[Brief] Since only the text is wanted, print every entry below exactly and omit the images.

[Data for review]
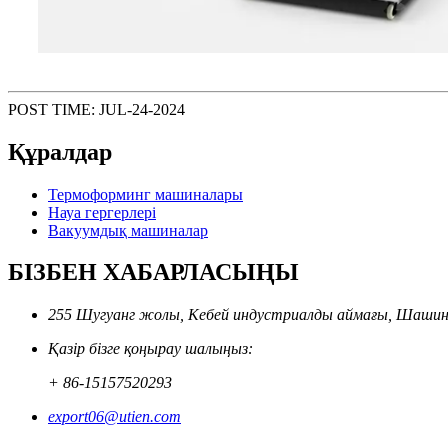
POST TIME: JUL-24-2024
Құралдар
Термоформинг машиналары
Науа гергерлері
Вакуумдық машиналар
БІЗБЕН ХАБАРЛАСЫҢЫ
255 Шугуанг жолы, Кебей индустриалды аймағы, Шашин
Қазір бізге қоңырау шалыңыз:
+ 86-15157520293
export06@utien.com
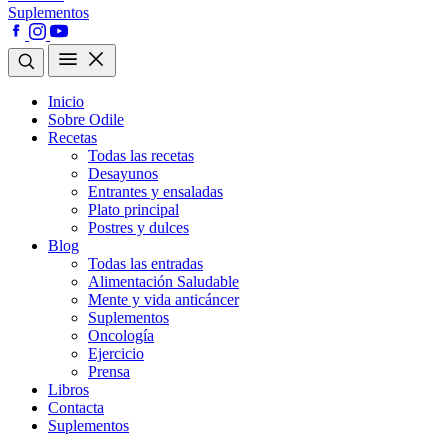
Suplementos
Inicio
Sobre Odile
Recetas
Todas las recetas
Desayunos
Entrantes y ensaladas
Plato principal
Postres y dulces
Blog
Todas las entradas
Alimentación Saludable
Mente y vida anticáncer
Suplementos
Oncología
Ejercicio
Prensa
Libros
Contacta
Suplementos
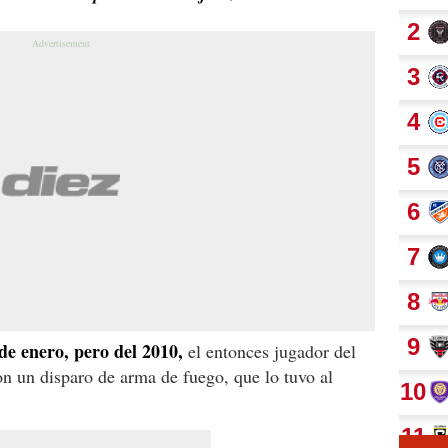
de enero, pero del 2010,
el entonces jugador del
n un disparo de arma de fuego, que lo tuvo al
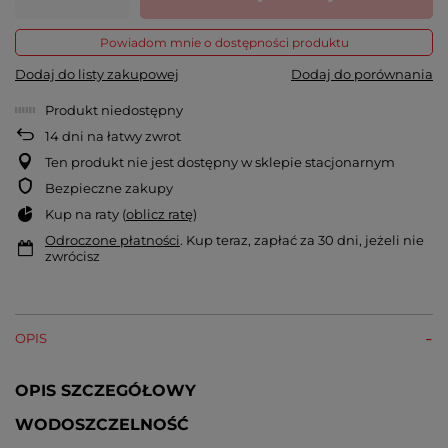
Powiadom mnie o dostępności produktu
Dodaj do listy zakupowej
Dodaj do porównania
Produkt niedostępny
14
dni na łatwy zwrot
Ten produkt nie jest dostępny w sklepie stacjonarnym
Bezpieczne zakupy
Kup na raty (
oblicz ratę
)
Odroczone płatności
. Kup teraz, zapłać za 30 dni, jeżeli nie
zwrócisz
OPIS
OPIS SZCZEGÓŁOWY
WODOSZCZELNOŚĆ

[Response]
POST TIME: JUL-24-2024
Құралдар
Термоформинг машиналары
Науа гергерлері
Вакуумдық машиналар
БІЗБЕН ХАБАРЛАСЫҢЫ
255 Шугуанг жолы, Кебей индустриалды аймағы, Шашин
Қазір бізге қоңырау шалыңыз:
+ 86-15157520293
export06@utien.com
Suplementos
Inicio
Sobre Odile
Recetas
Todas las recetas
Desayunos
Entrantes y ensaladas
Plato principal
Postres y dulces
Blog
Todas las entradas
Alimentación Saludable
Mente y vida anticáncer
Suplementos
Oncología
Ejercicio
Prensa
Libros
Contacta
Suplementos
de enero, pero del 2010,
el entonces jugador del
n un disparo de arma de fuego, que lo tuvo al
Powiadom mnie o dostępności produktu
Dodaj do listy zakupowej
Dodaj do porównania
Produkt niedostępny
14
dni na łatwy zwrot
Ten produkt nie jest dostępny w sklepie stacjonarnym
Bezpieczne zakupy
Kup na raty (
oblicz ratę
)
Odroczone płatności
. Kup teraz, zapłać za 30 dni, jeżeli nie
zwrócisz
OPIS
OPIS SZCZEGÓŁOWY
WODOSZCZELNOŚĆ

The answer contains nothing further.